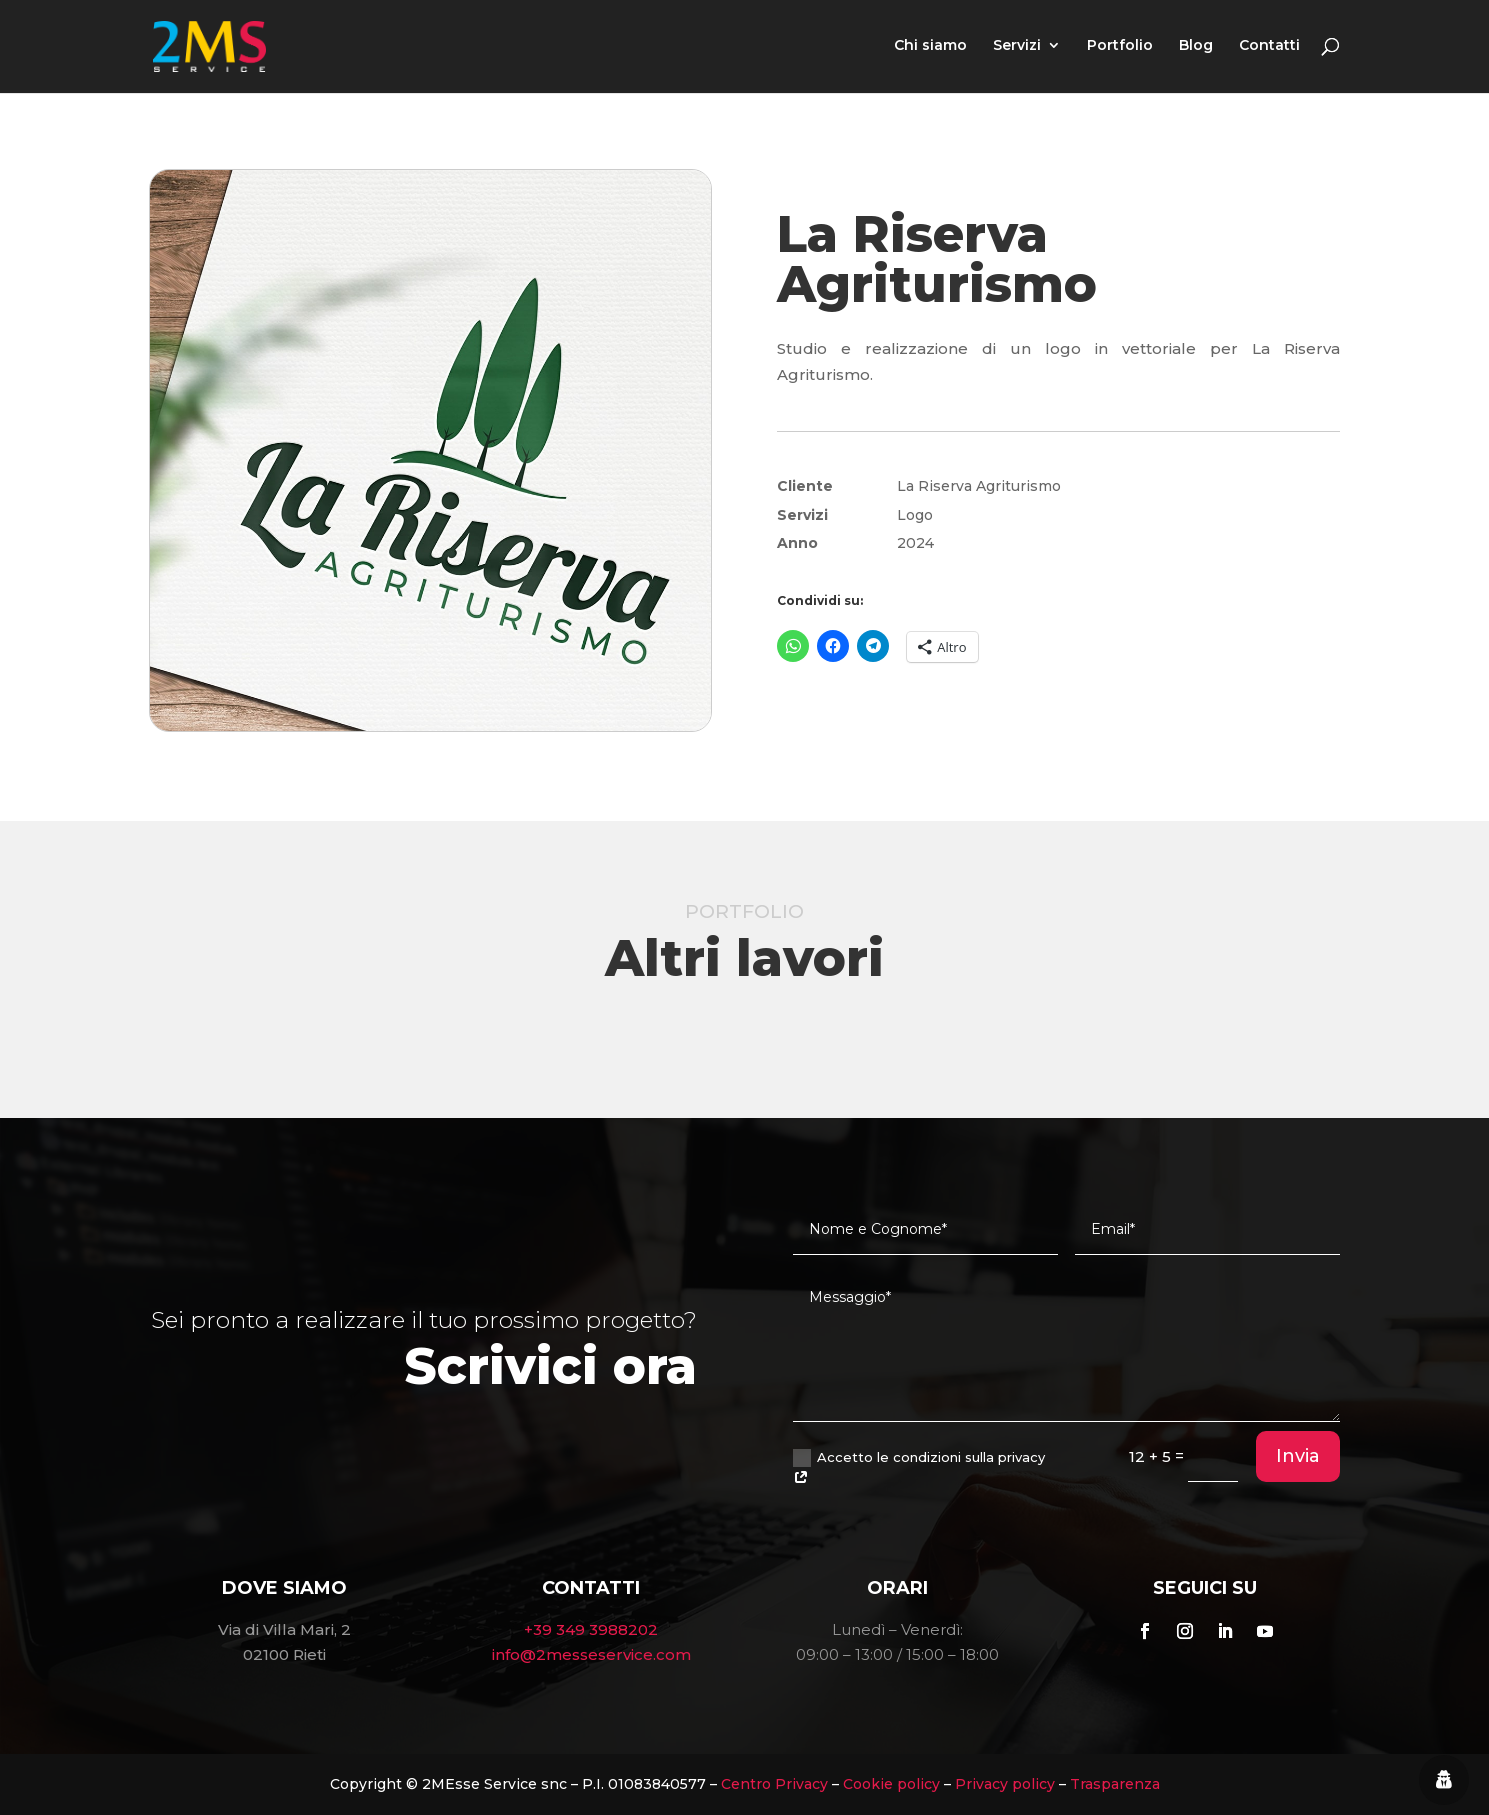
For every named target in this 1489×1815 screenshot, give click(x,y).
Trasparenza (1115, 1784)
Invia (1298, 1456)
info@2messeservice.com (591, 1654)
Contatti (1269, 49)
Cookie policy (891, 1784)
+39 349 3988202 (591, 1629)
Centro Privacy (774, 1784)
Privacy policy (1005, 1784)
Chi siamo (930, 49)
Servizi (1017, 49)
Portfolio (1120, 49)
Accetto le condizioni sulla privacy (919, 1468)
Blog (1196, 49)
────────────────
#### Work task:
Quote every entry exactly, with the pictures omitted.

#### Response to this exercise:
For every named target in this 1489×1815 screenshot, give click(x,y).
Trasparenza (1115, 1784)
Invia (1298, 1456)
info@2messeservice.com (591, 1654)
Contatti (1269, 49)
Cookie policy (891, 1784)
+39 349 3988202 (591, 1629)
Centro Privacy (774, 1784)
Privacy policy (1005, 1784)
Chi siamo (930, 49)
Servizi (1017, 49)
Portfolio (1120, 49)
Accetto le condizioni sulla privacy (919, 1468)
Blog (1196, 49)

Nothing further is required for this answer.